Information -
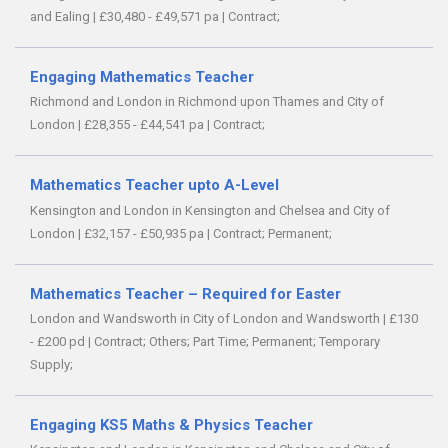
and Ealing
|
£30,480 - £49,571 pa
|
Contract;
Engaging Mathematics Teacher
Richmond and London in Richmond upon Thames and City of
London
|
£28,355 - £44,541 pa
|
Contract;
Mathematics Teacher upto A-Level
Kensington and London in Kensington and Chelsea and City of
London
|
£32,157 - £50,935 pa
|
Contract;
Permanent;
Mathematics Teacher – Required for Easter
London and Wandsworth in City of London and Wandsworth
|
£130
- £200 pd
|
Contract;
Others;
Part Time;
Permanent;
Temporary
Supply;
Engaging KS5 Maths & Physics Teacher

What to produce -
Only the pictures are to be left out; repeat everything else in the records above exactly.

Worked solution -
and Ealing
|
£30,480 - £49,571 pa
|
Contract;
Engaging Mathematics Teacher
Richmond and London in Richmond upon Thames and City of
London
|
£28,355 - £44,541 pa
|
Contract;
Mathematics Teacher upto A-Level
Kensington and London in Kensington and Chelsea and City of
London
|
£32,157 - £50,935 pa
|
Contract;
Permanent;
Mathematics Teacher – Required for Easter
London and Wandsworth in City of London and Wandsworth
|
£130
- £200 pd
|
Contract;
Others;
Part Time;
Permanent;
Temporary
Supply;
Engaging KS5 Maths & Physics Teacher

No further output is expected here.